Wetherspoon has reported a substantial profit surge over the past year, with booming customer demand contributing to a significant revenue increase.

The chain saw its pre-tax profits rise by 73.5% to £73.9m for the year ending July 28, outperforming the previous year’s figures. This comes alongside a 5.7% revenue spike to £2.04bn, driven by a 7.6% climb in like-for-like sales. The improved rate of sales at its pubs was slightly offset by a decrease in its number of pub sites, after the group sold 18 pubs and terminated the lease on a further nine. It also opened two sites.

Three more pubs are currently listed as for sale – the Pontlottyn in Abertillery, the Ivor Davies in Cardiff and the Market Cross in Holywell. Just because a pub is for sale, it doesn’t mean it will definitely go on to be sold – and even if it does, it could end up still being run as a pub.

There are 14 more pubs under offer: The Asparagus in Battersea, the Wrong ‘Un in Bexleyheath, the Gate House in Doncaster, the Jolly Sailor in Bristol, the Mock Beggar in Moreton, the Alfred Herring in London, the Cross Keys in Peebles, the Sir Norman Rae in Shipley, the White Hart on Todmorden, the Span Lane Vaults in Chesterfield, the Lord Arthur Lee in Fareham, the Regent in Kirkby, the Sir Daniel Armjs in Swindon and Hain Lane in St Ives.

Tim Martin, the chairman of JD Wetherspoon, said: “Sales continue to improve.
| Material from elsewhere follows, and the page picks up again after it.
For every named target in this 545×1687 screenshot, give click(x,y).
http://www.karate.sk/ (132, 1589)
In the last nine weeks, to September 29 2024, like-for-like sales increased by 4.9%. The company currently anticipates a reasonable outcome for the current financial year, subject to our future sales performance.”

Charlie Huggins, manager of the ‘Quality Shares Portfolio’ at Wealth Club, said: “Wetherspoons has enjoyed a good year, reporting a significant recovery in sales and profits and a return to the dividend register. With many pub and restaurant companies struggling in the current environment, this is an impressive performance.
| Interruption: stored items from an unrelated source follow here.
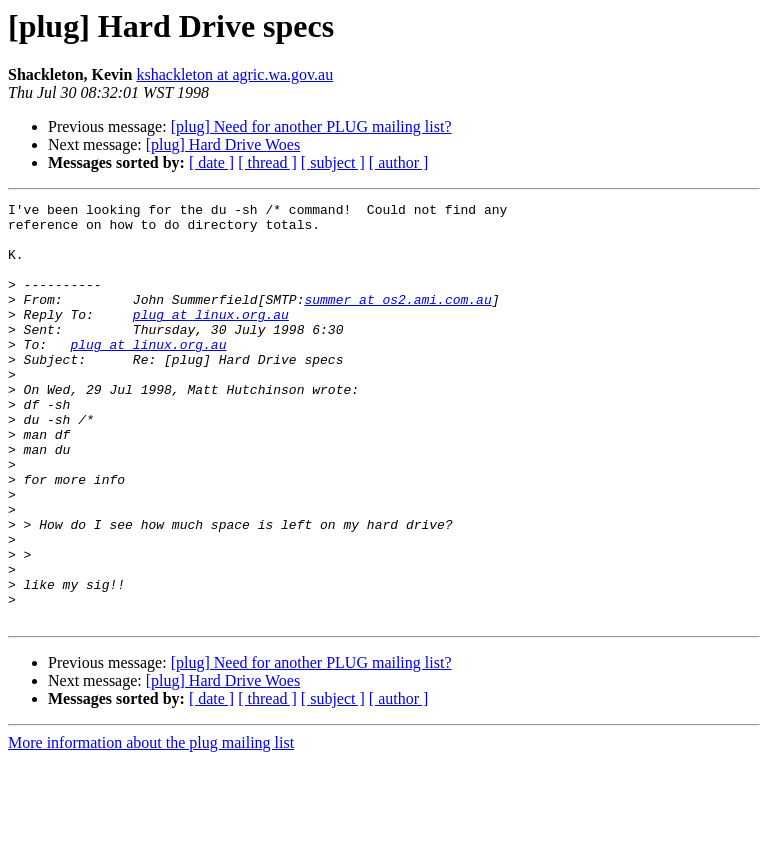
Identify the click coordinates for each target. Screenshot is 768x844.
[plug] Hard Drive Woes (223, 144)
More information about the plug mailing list (151, 826)
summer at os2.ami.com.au (397, 320)
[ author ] (399, 162)
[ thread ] (267, 162)
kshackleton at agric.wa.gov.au (234, 74)
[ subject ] (333, 162)
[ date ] (211, 162)
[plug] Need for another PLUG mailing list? (311, 126)
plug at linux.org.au (211, 338)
“Despite the challenging economy, consumers are still spending. However, they are becoming increasingly discerning. Wetherspoon’s commitment to low prices and doing the basics well are helping to keep punters loyal.
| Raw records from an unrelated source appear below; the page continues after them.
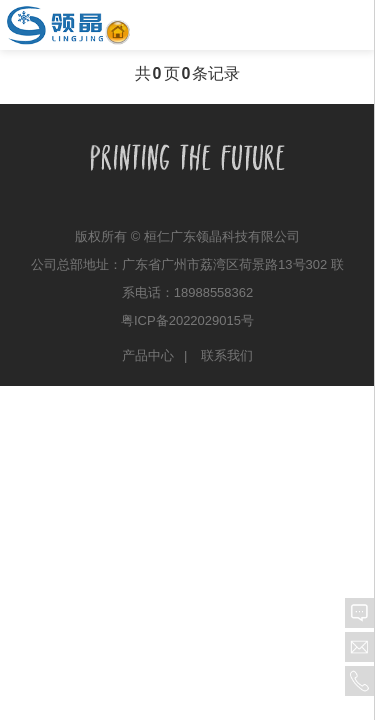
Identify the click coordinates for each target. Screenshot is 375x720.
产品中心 (148, 355)
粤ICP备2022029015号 (187, 320)
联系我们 (227, 355)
“The backdrop still remains very difficult, with the rise in wages posing a considerable cost headwind for the sector. But Wetherspoons looks better placed than its rivals to shoulder this. With interest rates now starting to come down and inflation moderating, the outlook for the consumer also looks better than it has for some time.

“In an environment where the strong seem likely to get stronger, Wetherspoons looks well placed to grow market share and sustain its recent sales momentum.”